**What is expected**. The response must consist of the lines below from the one with "tăng vốn, phía" through the one with "pasándome desde aquel primer viaje a", exactly as they appear and with both ends kept.

**Input for this task**.
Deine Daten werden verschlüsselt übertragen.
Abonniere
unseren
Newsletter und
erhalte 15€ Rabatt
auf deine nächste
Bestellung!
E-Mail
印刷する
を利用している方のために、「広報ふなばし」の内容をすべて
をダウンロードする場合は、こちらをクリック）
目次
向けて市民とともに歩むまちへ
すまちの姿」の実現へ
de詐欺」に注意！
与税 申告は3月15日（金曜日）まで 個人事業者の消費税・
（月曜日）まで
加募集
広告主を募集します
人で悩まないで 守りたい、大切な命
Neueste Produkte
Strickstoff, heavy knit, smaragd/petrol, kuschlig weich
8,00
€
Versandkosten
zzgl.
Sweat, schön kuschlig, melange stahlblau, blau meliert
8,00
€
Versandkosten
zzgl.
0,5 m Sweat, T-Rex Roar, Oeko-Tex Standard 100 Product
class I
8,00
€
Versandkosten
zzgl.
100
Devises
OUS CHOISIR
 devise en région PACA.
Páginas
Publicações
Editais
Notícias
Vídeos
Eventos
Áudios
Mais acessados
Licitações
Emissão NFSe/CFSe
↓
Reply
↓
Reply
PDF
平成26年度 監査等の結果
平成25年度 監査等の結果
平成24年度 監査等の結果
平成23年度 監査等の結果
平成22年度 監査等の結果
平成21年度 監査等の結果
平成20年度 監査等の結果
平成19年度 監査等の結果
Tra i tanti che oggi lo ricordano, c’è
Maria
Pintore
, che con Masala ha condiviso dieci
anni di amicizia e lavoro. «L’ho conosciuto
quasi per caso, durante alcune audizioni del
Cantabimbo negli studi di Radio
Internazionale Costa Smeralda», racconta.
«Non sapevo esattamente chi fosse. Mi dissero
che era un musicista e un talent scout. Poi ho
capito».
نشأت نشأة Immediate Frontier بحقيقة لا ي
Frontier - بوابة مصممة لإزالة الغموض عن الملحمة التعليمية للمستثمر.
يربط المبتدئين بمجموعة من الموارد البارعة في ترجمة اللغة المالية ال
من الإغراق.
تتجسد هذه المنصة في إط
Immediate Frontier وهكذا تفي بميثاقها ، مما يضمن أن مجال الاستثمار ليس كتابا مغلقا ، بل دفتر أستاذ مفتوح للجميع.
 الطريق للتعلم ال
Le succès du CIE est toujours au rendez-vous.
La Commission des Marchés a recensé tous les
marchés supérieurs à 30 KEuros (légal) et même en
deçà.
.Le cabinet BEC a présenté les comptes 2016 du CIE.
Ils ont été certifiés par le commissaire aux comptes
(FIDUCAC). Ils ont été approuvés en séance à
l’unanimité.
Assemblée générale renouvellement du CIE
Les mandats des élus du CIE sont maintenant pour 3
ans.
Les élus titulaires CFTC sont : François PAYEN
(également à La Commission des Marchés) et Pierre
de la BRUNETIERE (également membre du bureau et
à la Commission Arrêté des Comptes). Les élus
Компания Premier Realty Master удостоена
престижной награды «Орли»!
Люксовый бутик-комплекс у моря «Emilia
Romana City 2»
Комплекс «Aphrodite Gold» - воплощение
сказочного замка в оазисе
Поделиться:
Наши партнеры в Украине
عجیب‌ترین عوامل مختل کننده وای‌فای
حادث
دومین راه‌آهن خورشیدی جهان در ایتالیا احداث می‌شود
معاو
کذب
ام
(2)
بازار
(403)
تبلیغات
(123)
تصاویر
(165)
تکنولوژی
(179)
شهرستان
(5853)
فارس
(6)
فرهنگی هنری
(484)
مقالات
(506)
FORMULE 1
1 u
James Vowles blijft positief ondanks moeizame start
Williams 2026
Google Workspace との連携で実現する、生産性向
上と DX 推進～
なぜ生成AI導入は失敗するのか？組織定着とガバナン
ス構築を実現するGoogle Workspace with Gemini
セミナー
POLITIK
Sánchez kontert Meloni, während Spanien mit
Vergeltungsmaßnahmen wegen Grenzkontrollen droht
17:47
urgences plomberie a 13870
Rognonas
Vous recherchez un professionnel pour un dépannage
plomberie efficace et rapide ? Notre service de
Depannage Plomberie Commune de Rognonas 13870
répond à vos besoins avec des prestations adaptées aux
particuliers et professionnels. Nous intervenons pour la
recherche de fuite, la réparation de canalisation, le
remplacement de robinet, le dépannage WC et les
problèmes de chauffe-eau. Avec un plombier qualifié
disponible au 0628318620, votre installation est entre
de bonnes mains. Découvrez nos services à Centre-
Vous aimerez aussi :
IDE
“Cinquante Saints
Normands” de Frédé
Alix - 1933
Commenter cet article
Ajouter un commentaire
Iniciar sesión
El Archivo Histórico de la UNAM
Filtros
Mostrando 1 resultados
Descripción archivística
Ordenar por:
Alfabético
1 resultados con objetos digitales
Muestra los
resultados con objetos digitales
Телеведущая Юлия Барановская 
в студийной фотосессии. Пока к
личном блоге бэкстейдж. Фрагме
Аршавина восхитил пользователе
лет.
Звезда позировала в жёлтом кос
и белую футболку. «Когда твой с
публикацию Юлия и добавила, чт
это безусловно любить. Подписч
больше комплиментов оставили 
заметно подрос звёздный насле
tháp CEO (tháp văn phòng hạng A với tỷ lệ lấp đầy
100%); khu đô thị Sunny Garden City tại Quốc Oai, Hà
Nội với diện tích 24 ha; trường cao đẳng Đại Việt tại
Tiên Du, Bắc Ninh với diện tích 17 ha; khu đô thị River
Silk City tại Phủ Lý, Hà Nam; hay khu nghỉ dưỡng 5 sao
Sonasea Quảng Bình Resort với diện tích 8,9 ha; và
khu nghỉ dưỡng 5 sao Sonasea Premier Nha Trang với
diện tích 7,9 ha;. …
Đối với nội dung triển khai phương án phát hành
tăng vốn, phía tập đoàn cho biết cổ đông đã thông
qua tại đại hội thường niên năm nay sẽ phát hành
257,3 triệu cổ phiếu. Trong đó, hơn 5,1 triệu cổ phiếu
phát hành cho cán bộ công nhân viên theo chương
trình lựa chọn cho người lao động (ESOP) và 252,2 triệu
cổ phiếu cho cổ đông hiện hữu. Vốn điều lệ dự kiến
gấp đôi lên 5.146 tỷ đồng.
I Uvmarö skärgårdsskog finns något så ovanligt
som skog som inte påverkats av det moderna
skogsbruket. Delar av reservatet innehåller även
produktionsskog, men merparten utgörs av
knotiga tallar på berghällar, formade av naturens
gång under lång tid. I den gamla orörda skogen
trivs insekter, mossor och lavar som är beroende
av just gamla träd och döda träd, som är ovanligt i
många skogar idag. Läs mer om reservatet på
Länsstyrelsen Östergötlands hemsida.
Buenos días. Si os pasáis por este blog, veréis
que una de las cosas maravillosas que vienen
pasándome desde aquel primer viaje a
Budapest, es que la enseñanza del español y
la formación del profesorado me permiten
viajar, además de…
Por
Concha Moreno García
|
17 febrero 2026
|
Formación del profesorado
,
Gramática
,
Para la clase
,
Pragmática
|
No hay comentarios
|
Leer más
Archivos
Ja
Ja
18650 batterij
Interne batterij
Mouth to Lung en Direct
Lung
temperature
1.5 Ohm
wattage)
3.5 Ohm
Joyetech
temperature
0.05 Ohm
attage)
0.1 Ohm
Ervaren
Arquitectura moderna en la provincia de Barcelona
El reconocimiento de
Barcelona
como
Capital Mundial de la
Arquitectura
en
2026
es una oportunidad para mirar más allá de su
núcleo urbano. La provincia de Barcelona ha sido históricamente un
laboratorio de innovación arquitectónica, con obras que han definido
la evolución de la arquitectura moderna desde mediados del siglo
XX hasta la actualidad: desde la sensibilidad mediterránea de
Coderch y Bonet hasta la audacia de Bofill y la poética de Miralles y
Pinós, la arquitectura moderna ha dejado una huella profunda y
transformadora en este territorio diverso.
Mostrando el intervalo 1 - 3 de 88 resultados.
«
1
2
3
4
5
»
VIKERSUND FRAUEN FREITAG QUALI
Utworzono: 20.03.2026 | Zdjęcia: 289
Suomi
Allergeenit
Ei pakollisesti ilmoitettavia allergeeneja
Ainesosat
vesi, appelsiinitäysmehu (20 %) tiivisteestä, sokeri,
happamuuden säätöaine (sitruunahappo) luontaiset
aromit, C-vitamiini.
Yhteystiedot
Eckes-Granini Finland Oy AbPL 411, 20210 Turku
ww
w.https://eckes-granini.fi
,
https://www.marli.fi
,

**Answer to the problem**.
tăng vốn, phía tập đoàn cho biết cổ đông đã thông
qua tại đại hội thường niên năm nay sẽ phát hành
257,3 triệu cổ phiếu. Trong đó, hơn 5,1 triệu cổ phiếu
phát hành cho cán bộ công nhân viên theo chương
trình lựa chọn cho người lao động (ESOP) và 252,2 triệu
cổ phiếu cho cổ đông hiện hữu. Vốn điều lệ dự kiến
gấp đôi lên 5.146 tỷ đồng.
I Uvmarö skärgårdsskog finns något så ovanligt
som skog som inte påverkats av det moderna
skogsbruket. Delar av reservatet innehåller även
produktionsskog, men merparten utgörs av
knotiga tallar på berghällar, formade av naturens
gång under lång tid. I den gamla orörda skogen
trivs insekter, mossor och lavar som är beroende
av just gamla träd och döda träd, som är ovanligt i
många skogar idag. Läs mer om reservatet på
Länsstyrelsen Östergötlands hemsida.
Buenos días. Si os pasáis por este blog, veréis
que una de las cosas maravillosas que vienen
pasándome desde aquel primer viaje a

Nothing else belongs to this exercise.